Vírus da febre amarela aumenta risco de extinção do macaco bugio em Macaé


Animais dessa espécie são sensíveis ao vírus. Especialistas lembram que o macaco não transmite a doença.
Risco de extinção do macaco bugio aumenta por causa da febre amarela, dizem ambientalistas
O vírus da febre amarela está aumentando o risco de extinção do macaco da espécie bugio no Parque Atalaia, em Macaé, no Interior do Rio, segundo especialistas.

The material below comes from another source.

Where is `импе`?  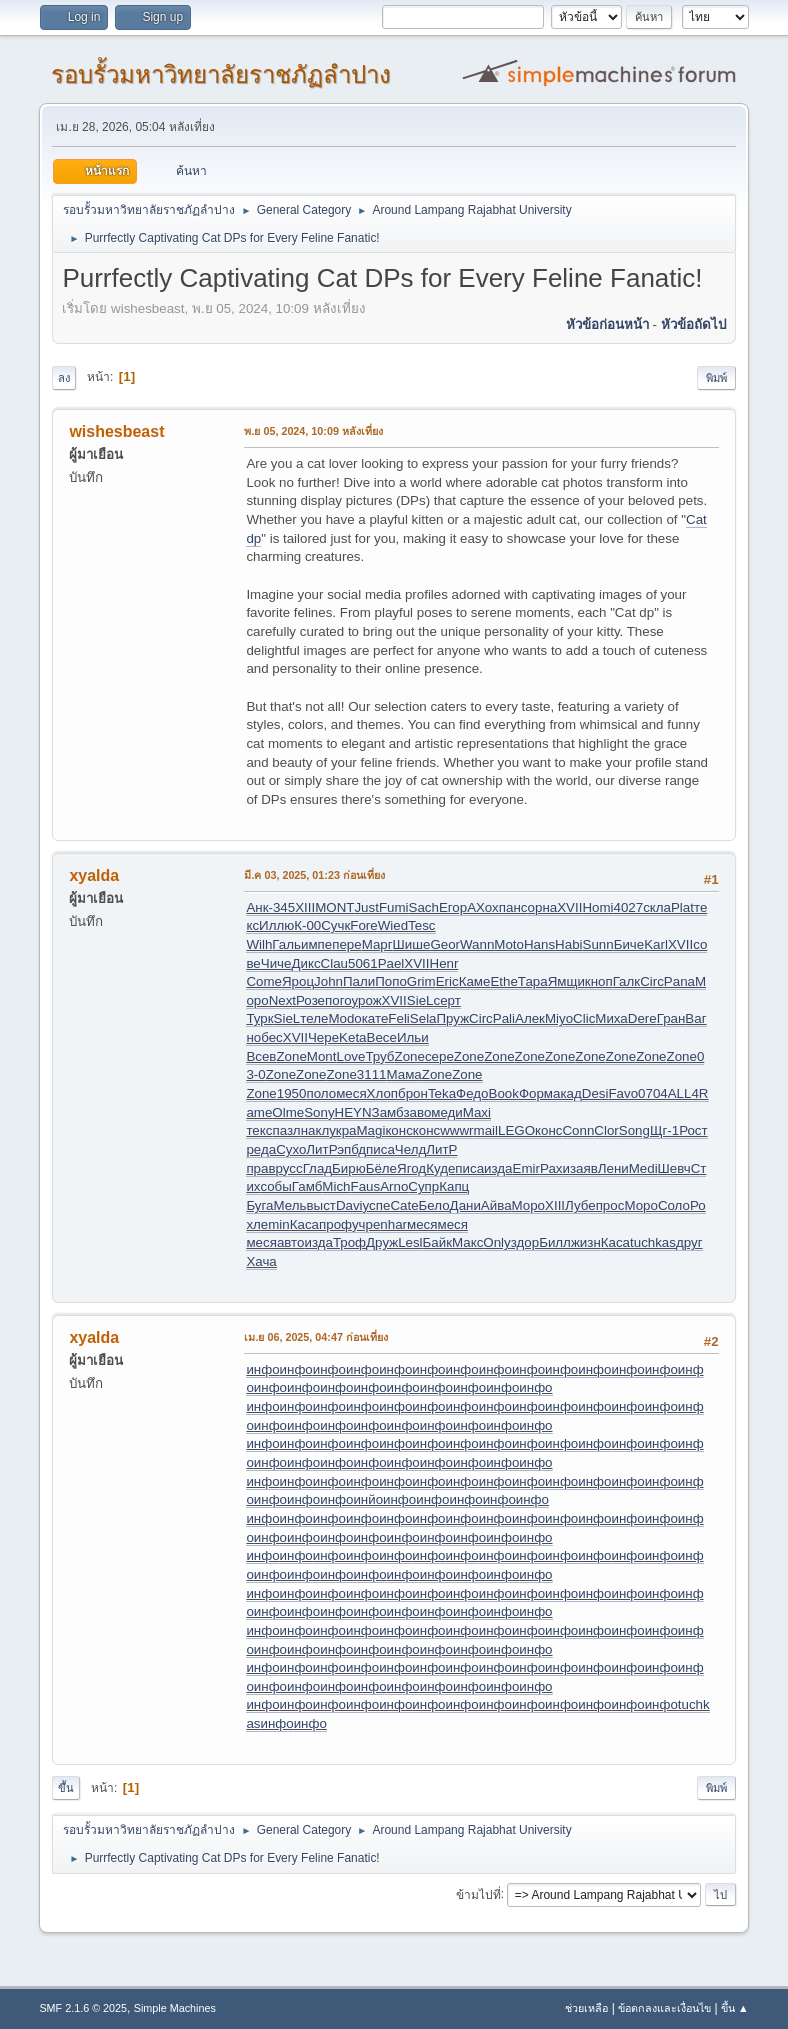 импе is located at coordinates (316, 944).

Pesquisadores e ambientalistas estão preocupados com a situação e confirmam que é cada vez mais raro encontrar esses animais com vida na região do parque.
Malinda Henry, pesquisadora da Universidade Federal do Rio de Janeiro (UFRJ), está na região há dois anos e ainda não encontrou um macaco bugio.
"É uma espécie que já está ameaçada de extinção por causa de fragmentação e perda do habitat. O bugio é super sensível a vírus. Uma vez que pegam o vírus, a maioria morre em torno de 3 a 5 dias. Já tinham poucos e agora corre o risco de uma extinção local ou regional por causa dessa doença", conta Malinda.
Em abril de 2017, equipes da Guarda Ambiental e guardas municipais encontraram bugios mortos no Parque Atalaia. Exames foram feitos e deram positivo para febre amarela.
Especialistas lembram que o macaco bugio não transmite a febre amarela. Ele é, na verdade, um indicador de onde o vírus da doença está presente. Os especialistas alertam ainda que a melhor forma de se prevenir da doença é com a vacinação.